**BRIEF**
Could you retype every line below exactly, omitting the images?
------------------------
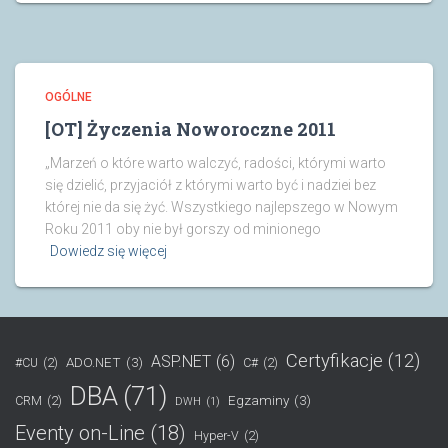
OGÓLNE
[OT] Życzenia Noworoczne 2011
„Marzeń o które warto walczyć, radości, którymi warto
się dzielić, przyjaciół z którymi warto być i nadziei bez
której nie da się żyć. Wszystkiego najlepszego w Nowym
Roku 2011 oby nie był gorszy od minionego
Dowiedz się więcej
Certyfikacje
(12)
ASP.NET
(6)
ADO.NET
(3)
#CU
(2)
C#
(2)
DBA
(71)
Egzaminy
(3)
CRM
(2)
DWH
(1)
Eventy on-Line
(18)
Hyper-V
(2)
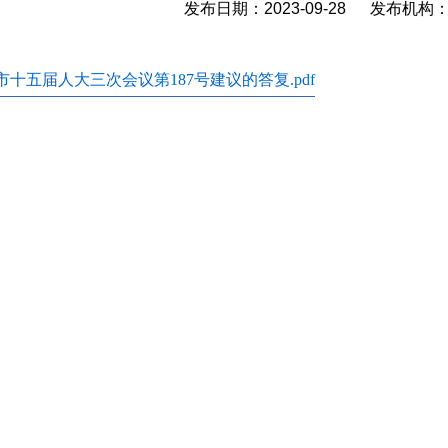
发布日期：2023-09-28 发布机
市十五届人大三次会议第187号建议的答复.pdf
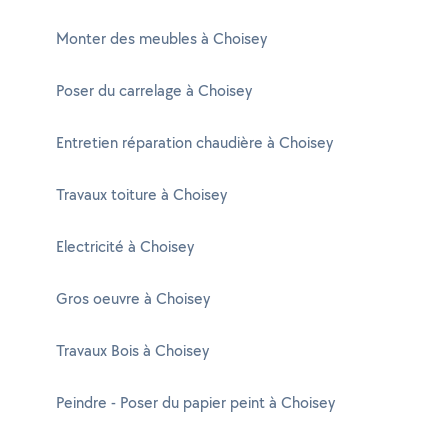
Monter des meubles à Choisey
Poser du carrelage à Choisey
Entretien réparation chaudière à Choisey
Travaux toiture à Choisey
Electricité à Choisey
Gros oeuvre à Choisey
Travaux Bois à Choisey
Peindre - Poser du papier peint à Choisey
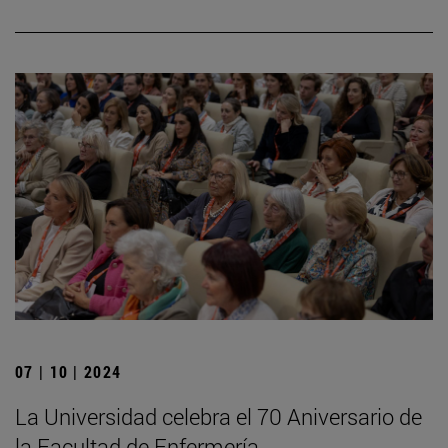
07 | 10 | 2024
La Universidad celebra el 70 Aniversario de
la Facultad de Enfermería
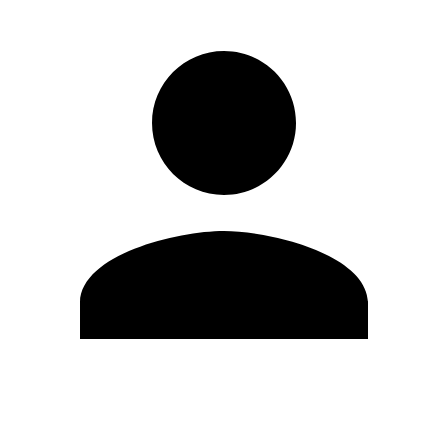
Editar Perfil
Mudar Senha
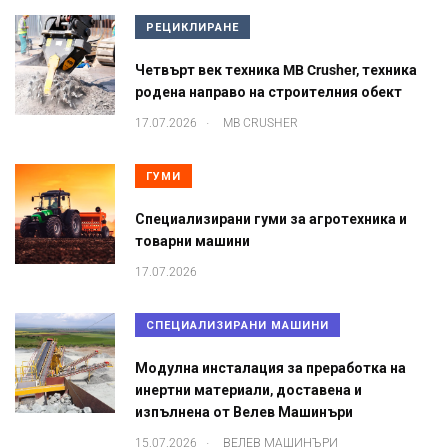
РЕЦИКЛИРАНЕ
Четвърт век техника MB Crusher, техника
родена направо на строителния обект
.
17.07.2026
MB CRUSHER
ГУМИ
Специализирани гуми за агротехника и
товарни машини
17.07.2026
СПЕЦИАЛИЗИРАНИ МАШИНИ
Модулна инсталация за преработка на
инертни материали, доставена и
изпълнена от Велев Машинъри
.
15.07.2026
ВЕЛЕВ МАШИНЪРИ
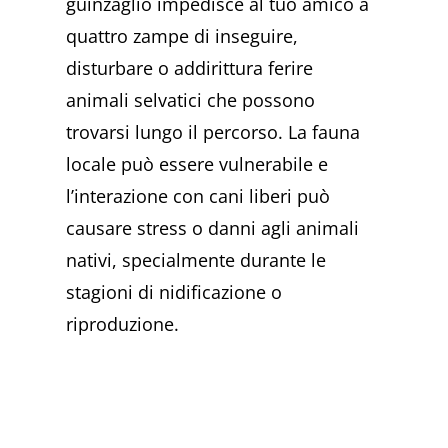
guinzaglio impedisce al tuo amico a
quattro zampe di inseguire,
disturbare o addirittura ferire
animali selvatici che possono
trovarsi lungo il percorso. La fauna
locale può essere vulnerabile e
l’interazione con cani liberi può
causare stress o danni agli animali
nativi, specialmente durante le
stagioni di nidificazione o
riproduzione.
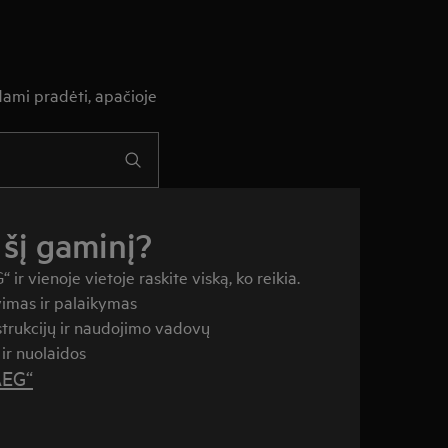
dami pradėti, apačioje
 šį gaminį?
ir vienoje vietoje raskite viską, ko reikia.
imas ir palaikymas
nstrukcijų ir naudojimo vadovų
ir nuolaidos
AEG“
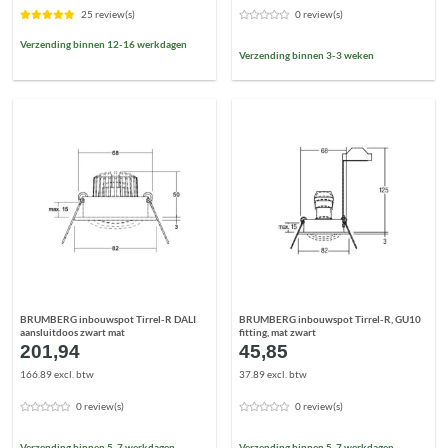
€35,81.
€22,00.
€30,00.
€10,22.
25 review(s)
0 review(s)
Verzending binnen 12-16 werkdagen
Verzending binnen 3-3 weken
BRUMBERG inbouwspot Tirrel-R DALI
BRUMBERG inbouwspot Tirrel-R, GU10
aansluitdoos zwart mat
fitting, mat zwart
201,94
45,85
166.89 excl. btw
37.89 excl. btw
0 review(s)
0 review(s)
Verzending binnen 5-7 werkdagen
Verzending binnen 5-7 werkdagen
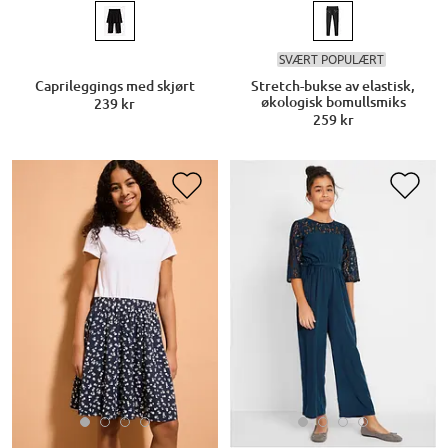
SVÆRT POPULÆRT
Caprileggings med skjørt
Stretch-bukse av elastisk,
økologisk bomullsmiks
239 kr
259 kr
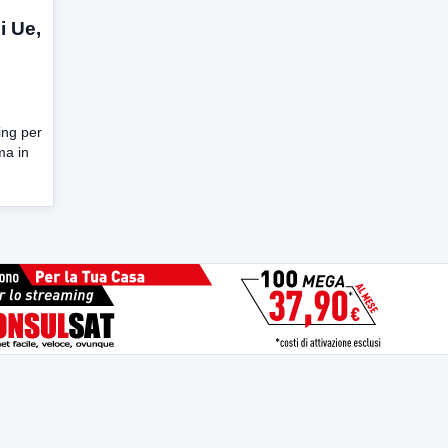
i Ue,
ing per
ma in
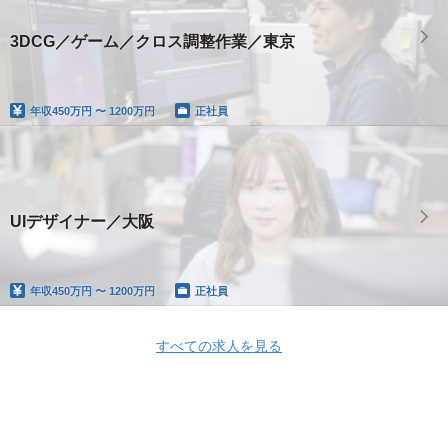
3DCG／ゲーム／クロス調整作業／東京
年収
450万円 〜 1200万円
正社員
UIデザイナー／大阪
年収
450万円 〜 1200万円
正社員
すべての求人を見る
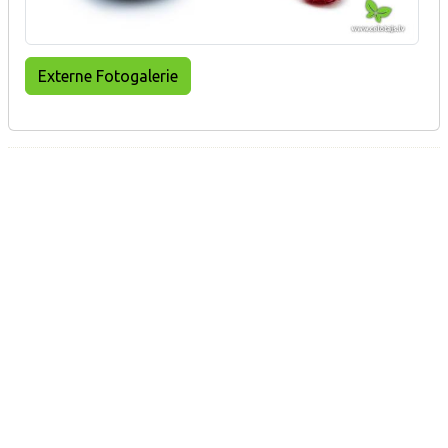
Externe Fotogalerie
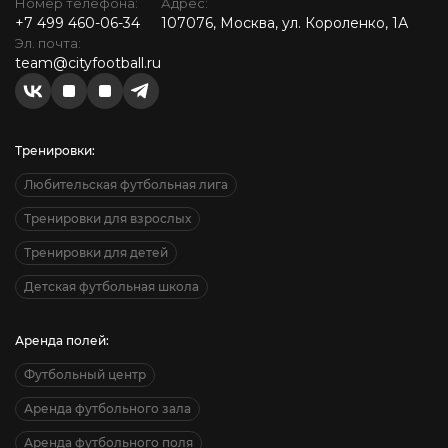
Номер телефона:
Адрес:
+7 499 460-06-34
107076, Москва, ул. Короленко, 1А
Эл. почта:
team@cityfootball.ru
Тренировки:
Любительская футбольная лига
Тренировки для взрослых
Тренировки для детей
Детская футбольная школа
Аренда полей:
Футбольный центр
Аренда футбольного зала
Аренда футбольного поля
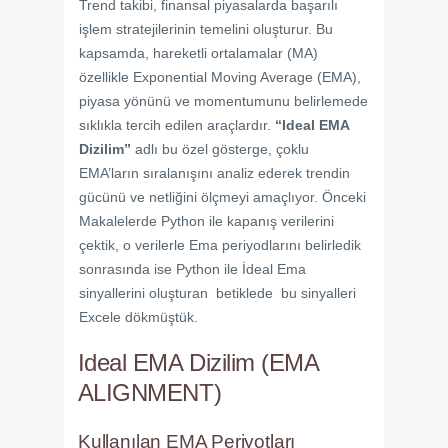
Trend takibi, finansal piyasalarda başarılı
işlem stratejilerinin temelini oluşturur. Bu
kapsamda, hareketli ortalamalar (MA)
özellikle Exponential Moving Average (EMA),
piyasa yönünü ve momentumunu belirlemede
sıklıkla tercih edilen araçlardır.
“Ideal EMA
Dizilim”
adlı bu özel gösterge, çoklu
EMA’ların sıralanışını analiz ederek trendin
gücünü ve netliğini ölçmeyi amaçlıyor. Önceki
Makalelerde Python ile kapanış verilerini
çektik, o verilerle Ema periyodlarını belirledik
sonrasında ise Python ile İdeal Ema
sinyallerini oluşturan betiklede bu sinyalleri
Excele dökmüştük.
Ideal EMA Dizilim (EMA
ALIGNMENT)
Kullanılan EMA Periyotları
------------------------
**RESPONSE BELOW**
OGÓLNE
[OT] Życzenia Noworoczne 2011
„Marzeń o które warto walczyć, radości, którymi warto
się dzielić, przyjaciół z którymi warto być i nadziei bez
której nie da się żyć. Wszystkiego najlepszego w Nowym
Roku 2011 oby nie był gorszy od minionego
Dowiedz się więcej
Certyfikacje
(12)
ASP.NET
(6)
ADO.NET
(3)
#CU
(2)
C#
(2)
DBA
(71)
Egzaminy
(3)
CRM
(2)
DWH
(1)
Eventy on-Line
(18)
Hyper-V
(2)
发布日期：2023-09-28 发布机
市十五届人大三次会议第187号建议的答复.pdf
Monter des meubles à Choisey
Poser du carrelage à Choisey
Entretien réparation chaudière à Choisey
Travaux toiture à Choisey
Electricité à Choisey
Gros oeuvre à Choisey
Travaux Bois à Choisey
Peindre - Poser du papier peint à Choisey
07 | 10 | 2024
La Universidad celebra el 70 Aniversario de
la Facultad de Enfermería
Editar Perfil
Mudar Senha
РЕЦИКЛИРАНЕ
Четвърт век техника MB Crusher, техника
родена направо на строителния обект
.
17.07.2026
MB CRUSHER
ГУМИ
Специализирани гуми за агротехника и
товарни машини
17.07.2026
СПЕЦИАЛИЗИРАНИ МАШИНИ
Модулна инсталация за преработка на
инертни материали, доставена и
изпълнена от Велев Машинъри
.
15.07.2026
ВЕЛЕВ МАШИНЪРИ
guinzaglio impedisce al tuo amico a
quattro zampe di inseguire,
disturbare o addirittura ferire
animali selvatici che possono
trovarsi lungo il percorso. La fauna
locale può essere vulnerabile e
l’interazione con cani liberi può
causare stress o danni agli animali
nativi, specialmente durante le
stagioni di nidificazione o
riproduzione.
dami pradėti, apačioje
 šį gaminį?
ir vienoje vietoje raskite viską, ko reikia.
imas ir palaikymas
nstrukcijų ir naudojimo vadovų
ir nuolaidos
AEG“
€35,81.
€22,00.
€30,00.
€10,22.
25 review(s)
0 review(s)
Verzending binnen 12-16 werkdagen
Verzending binnen 3-3 weken
BRUMBERG inbouwspot Tirrel-R DALI
BRUMBERG inbouwspot Tirrel-R, GU10
aansluitdoos zwart mat
fitting, mat zwart
201,94
45,85
166.89 excl. btw
37.89 excl. btw
0 review(s)
0 review(s)
Verzending binnen 5-7 werkdagen
Verzending binnen 5-7 werkdagen
SVÆRT POPULÆRT
Caprileggings med skjørt
Stretch-bukse av elastisk,
økologisk bomullsmiks
239 kr
259 kr
i Ue,
ing per
ma in
3DCG／ゲーム／クロス調整作業／東京
年収
450万円 〜 1200万円
正社員
UIデザイナー／大阪
年収
450万円 〜 1200万円
正社員
すべての求人を見る
Externe Fotogalerie
Номер телефона:
Адрес:
+7 499 460-06-34
107076, Москва, ул. Короленко, 1А
Эл. почта:
team@cityfootball.ru
Тренировки:
Любительская футбольная лига
Тренировки для взрослых
Тренировки для детей
Детская футбольная школа
Аренда полей:
Футбольный центр
Аренда футбольного зала
Аренда футбольного поля
Trend takibi, finansal piyasalarda başarılı
işlem stratejilerinin temelini oluşturur. Bu
kapsamda, hareketli ortalamalar (MA)
özellikle Exponential Moving Average (EMA),
piyasa yönünü ve momentumunu belirlemede
sıklıkla tercih edilen araçlardır.
“Ideal EMA
Dizilim”
adlı bu özel gösterge, çoklu
EMA’ların sıralanışını analiz ederek trendin
gücünü ve netliğini ölçmeyi amaçlıyor. Önceki
Makalelerde Python ile kapanış verilerini
çektik, o verilerle Ema periyodlarını belirledik
sonrasında ise Python ile İdeal Ema
sinyallerini oluşturan betiklede bu sinyalleri
Excele dökmüştük.
Ideal EMA Dizilim (EMA
ALIGNMENT)
Kullanılan EMA Periyotları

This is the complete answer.